Capítulo 1: Susurros Prohibidos
La casa estaba en silencio, un silencio pesado que parecía amplificar cada suspiro, cada roce. Bianca, con su pelo corto y moreno cayendo desordenado sobre su rostro pálido, estaba desnuda en el comedor. Sus lentes descansaban olvidados sobre la mesa, y sus ojos verdosos brillaban con una mezcla de culpa y deseo. Su cuerpo voluptuoso, siempre escondido bajo ropa modesta, ahora se exponía sin pudor, sus grandes y redondas tetas moviéndose con cada respiración agitada. Sabía que lo que estaba haciendo estaba mal, que era un secreto oscuro que podía destruir todo, pero no podía parar. No quería parar.
Thiago, su hermano mayor, estaba frente a ella, con su pelo oscuro despeinado y una mirada intensa que la atravesaba. También estaba desnudo, su cuerpo tenso y listo, mientras Bianca, arrodillada, tenía su verga dura en la boca, succionando con una mezcla de timidez y hambre. Cada tanto, levantaba la vista, sus labios húmedos y brillantes, para mirarlo con esa expresión de duda que no lograba ocultar.
—¿Estás bien, Bian? —preguntó Thiago, su voz grave pero cargada de preocupación, mientras sus manos se posaban suavemente en la cabeza de su hermana.

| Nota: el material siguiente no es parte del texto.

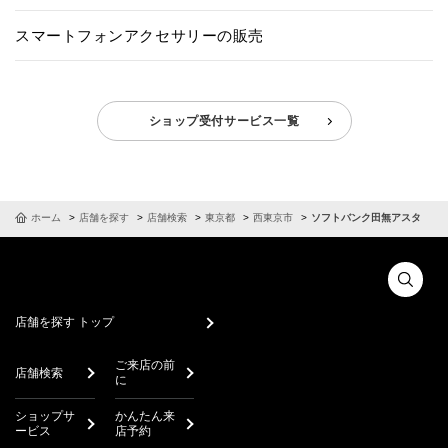
スマートフォンアクセサリーの販売
ショップ受付サービス一覧
ホーム
店舗を探す
店舗検索
東京都
西東京市
ソフトバンク田無アスタ
店舗を探す トップ
ご来店の前
店舗検索
に
ショップサ
かんたん来
ービス
店予約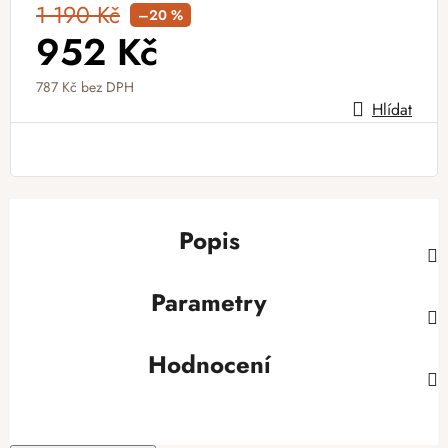
1 190 Kč
–20 %
952 Kč
787 Kč bez DPH
Hlídat
Měrná cena:
Popis
Parametry
Hodnocení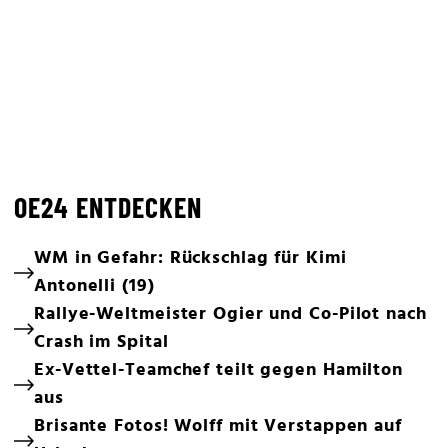
OE24 ENTDECKEN
WM in Gefahr: Rückschlag für Kimi
Antonelli (19)
Rallye-Weltmeister Ogier und Co-Pilot nach
Crash im Spital
Ex-Vettel-Teamchef teilt gegen Hamilton
aus
Brisante Fotos! Wolff mit Verstappen auf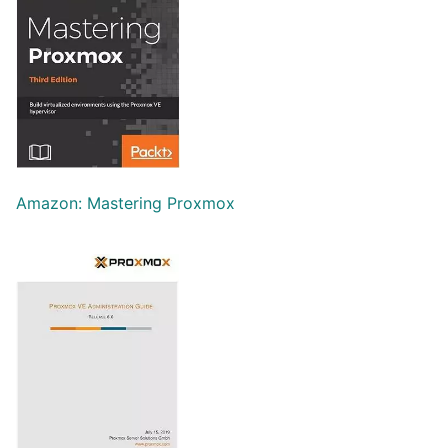
Amazon: Mastering Proxmox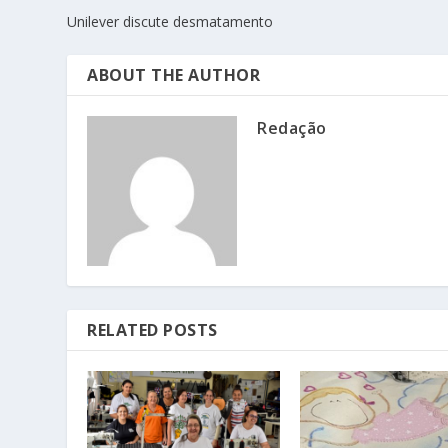
Unilever discute desmatamento
ABOUT THE AUTHOR
Redação
RELATED POSTS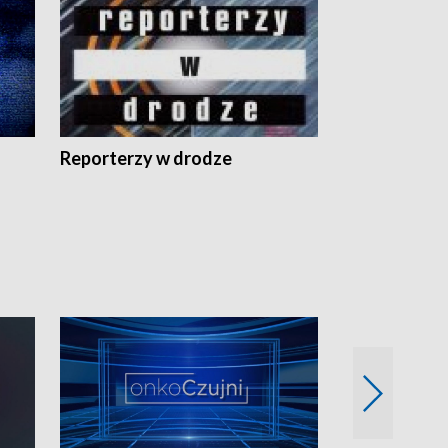
Reporterzy w drodze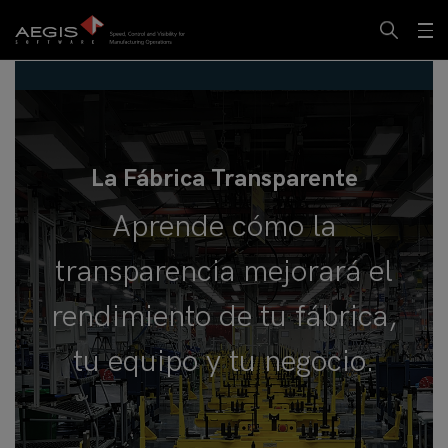
La Fábrica Transparente
Aprende cómo la
transparencia mejorará el
rendimiento de tu fábrica,
tu equipo y tu negocio.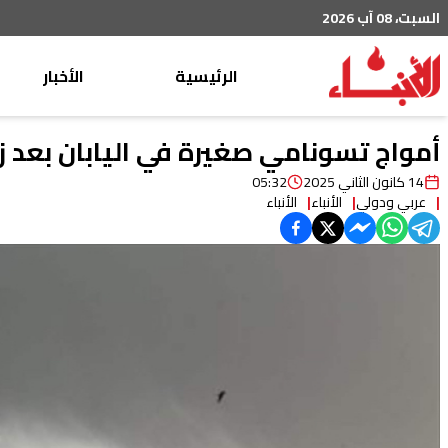
السبت، 08 آب 2026
الرئيسية
الأخبار
محليات
أمواج تسونامي صغيرة في اليابان بعد زلزال بقوة 6,8 در
عربي دولي
14 كانون الثاني 2025
05:32
عربي ودولي
الأنباء
الأنباء
إقتصاد
خاص
رياضة
من لبنان
ثقافة ومجتمع
منوعات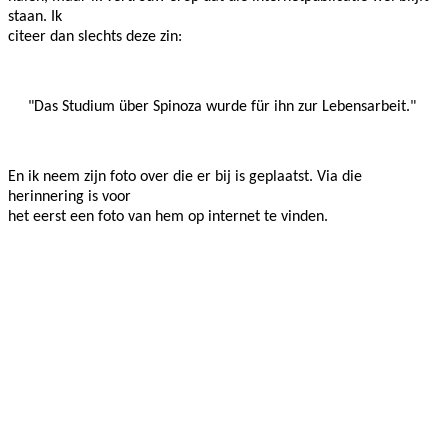
staan. Ik
citeer dan slechts deze zin:
"Das Studium über Spinoza wurde für ihn zur Lebensarbeit."
En ik neem zijn foto over die er bij is geplaatst. Via die
herinnering is voor
het eerst een foto van hem op internet te vinden.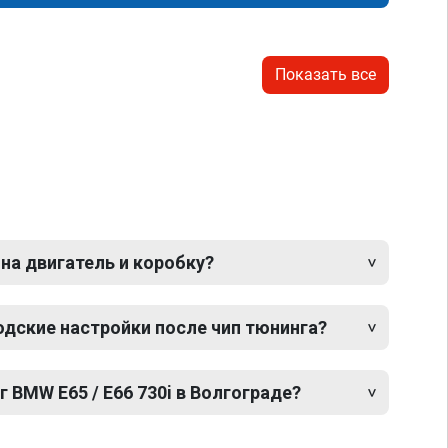
Показать все
 на двигатель и коробку?
одские настройки после чип тюнинга?
г BMW E65 / E66 730i в Волгограде?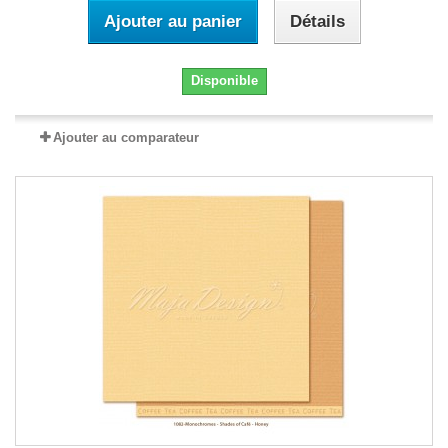
Ajouter au panier
Détails
Disponible
Ajouter au comparateur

Bianca se sacó la verga de la boca por un momento, un hilo de saliva conectando sus labios con la punta. Sus mejillas estaban rojas, y su respiración entrecortada. —N-no sé, Thiago… —dijo, su voz temblorosa—. Esto… esto está mal, ¿sabés? Si alguien se entera… si alguien nos ve… nuestras vidas se van a la mierda. —Volvió a meterse la verga en la boca, como si el acto mismo fuera una forma de callar sus propios pensamientos, chupando con más intensidad, como si quisiera ahogar la culpa.
Thiago soltó un gemido bajo, pero no apartó la mirada. —Ya lo sé, boluda. Pero mirá alrededor, estamos solos. Mamá y papá no vuelven hasta dentro de horas. Nadie va a saber nada. —Hizo una pausa, y luego, con un tono más serio, agregó—: ¿Vos le vas a contar a alguien?
Bianca levantó la vista otra vez, sacándose la verga de la boca con un sonido húmedo. Sus ojos brillaban con una mezcla de miedo y deseo. —¿Estás loco? —dijo, jadeando—. ¿Cómo voy a contar algo así? ¿Qué, querés que me peguen un tiro? —Volvió a meterse la verga en la boca, sus labios apretándose alrededor mientras su lengua jugaba con la punta. Hablaba entre chupadas, su voz entrecortada y cargada de tensión—. Pero… ¿y vos? ¿Vos no vas a decir nada, no? Porque si se te escapa algo, Thiago, te juro que…
Thiago soltó una risa seca, aunque su respiración estaba acelerada, su pecho subiendo y bajando con fuerza. —Tranquila, Bian. ¿A quién carajo le voy a contar? ¿A mis amigos? ¿‘Che, sabés que me estoy cogiendo a mi hermana’? No, boluda, esto queda entre nosotros. —Le acarició el pelo, guiándola un poco más profundo, su voz volviéndose más ronca—. Además… ¿cómo voy a querer que esto termine? Mirá lo que me hacés, estoy re duro, no puedo pensar en otra cosa que no sea tu boca.
Bianca sintió un calor recorrerle el cuerpo, su piel pálida enrojeciéndose mientras seguía chupando, sus labios deslizándose por la verga de su hermano con más confianza. Entre succiones, murmuró: —Es… es una locura… esto no debería… sentirse tan bien… pero no puedo parar… —Sus manos temblaban mientras se aferraban a los muslos de Thiago, su cuerpo entero vibrando de una mezcla de culpa y placer prohibido.
Thiago la miró, sus ojos oscuros cargados de lujuria. —Y no pares, Bian. No pares. Esto es nuestro, nadie más lo entiende. Nadie más lo tiene que saber. —Su voz era un susurro, pero tenía un filo de urgencia, de necesidad.
El comedor se llenó de los sonidos de sus respiraciones agitadas, del roce húmedo de los labios de Bianca contra la piel de Thiago. La tensión crecía, el aire se volvía más denso, y ambos sabían que estaban a punto de cruzar un límite del que no había vuelta atrás. Bianca sentía su cuerpo arder, su mente nublada por el deseo, mientras la verga de su hermano palpitaba en su boca, cada vez más cerca de estallar. Y aunque la culpa seguía ahí, como una sombra, el placer era más fuerte, más urgente, más adictivo.